One lamentable way in which
Yedi Canli Adam does maintain the status quo, I’m sorry to say, is in its inclusion of an in-name-only comic relief sidekick for our heroes. That character, Bitik, is this time, however, kitted out in a Sherlock Holmes outfit. Atadeniz apparently really liked this idea of a gibbering comic foil named Bitik annoying his superheroic betters by bumbling around in a deerstalker and cape, because he also included that character in his subsequent film
The Deathless Devil. There, however, the character was portrayed by Erol Gunaydin, a different actor from the one who plays him here, although Erol Gunaydin is, in fact, in
Yedi Canli Adam, only playing an entirely different role. Yilmaz Atadeniz, you have officially blown my mind.
And then there are our villains. While Casus Kiran made one of its rare concessions to the actual plot of the film it was ostensibly remaking by featuring a mysterious hooded villain in the grand 1940s movie serial tradition,
Yedi Canli Adam’s choice of heavy is more indicative of its time. Here the bad guy is a foppish, floppy haired libertine in ascot and shades, with a crew who are a bit scruffier than the generic black hats seen in the first film, some of them even having the beardy look of student radicals. In keeping with that, the gang conducts much of their business surrounded by blissed out hippies in a psychedelic nightclub, a setting that provides for such indelible musical moments as a group frug to the Standell’s “Riot on Sunset Strip”, as well as other timely favorites.
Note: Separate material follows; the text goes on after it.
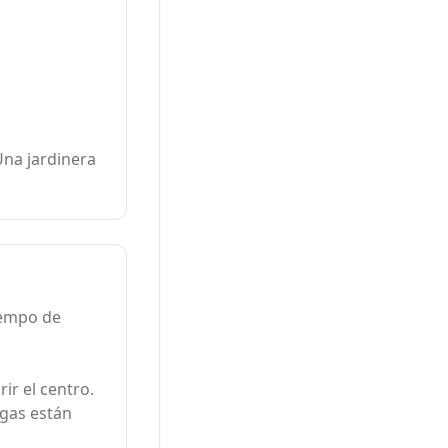
na jardinera
iempo de
ir el centro.
gas están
Together this motley collective goes about the general business of being enemies of Turkey, which here mainly involves carrying out assassinations and the kidnapping of a prominent scientist and his young daughter. This, naturally, means that it won’t be long before Spy Smasher and Feri are roaring down the highway after them, burning rubber on their twin motorcycles as a surf cover of the
In Like Flint theme plays on the soundtrack. (A healthy chunk or John Barry’s
On Her Majesty’s Secret Service score and Peter Thomas’ jaunty
Jerry Cotton theme also get quite a workout.) This sets in motion the usual cycle of our heroes repeatedly chasing and then engaging in frenetic tussles with the baddies, leading to each having multiple opportunities to both be captured and to rescue the other from capture. Throughout this, it must be said that Irfan Atasoy pulls off some deeply impressive acrobatics and stunts, although they do require one to willfully ignore the very many times the villains could potentially have shot him while he was executing all of those show-offy serial back-flips and handstands.
While the enjoyment I took in
Yedi Canli Adam derived in great part from happy associations with every other pulp Turkish superhero film I’ve seen, I regret that watching it has placed even further from recall any of those other films’ specifics. I mean, how many nominally unrelated Turkish superhero films featuring comic relief characters named Bitik who dress like Sherlock Holmes is one man expected to keep track of? Or how many featuring pairs of motorcycle riding his-and-hers heroes, especially given that their costumes are virtually indistinguishable from one another? The answer may be that the whole of Turkish pulp cinema is really meant to be experienced as one big intoxicating morass, rather than as a collection of discrete works. I’m beginning to suspect that Yilmaz Atadeniz saw it that way, at least.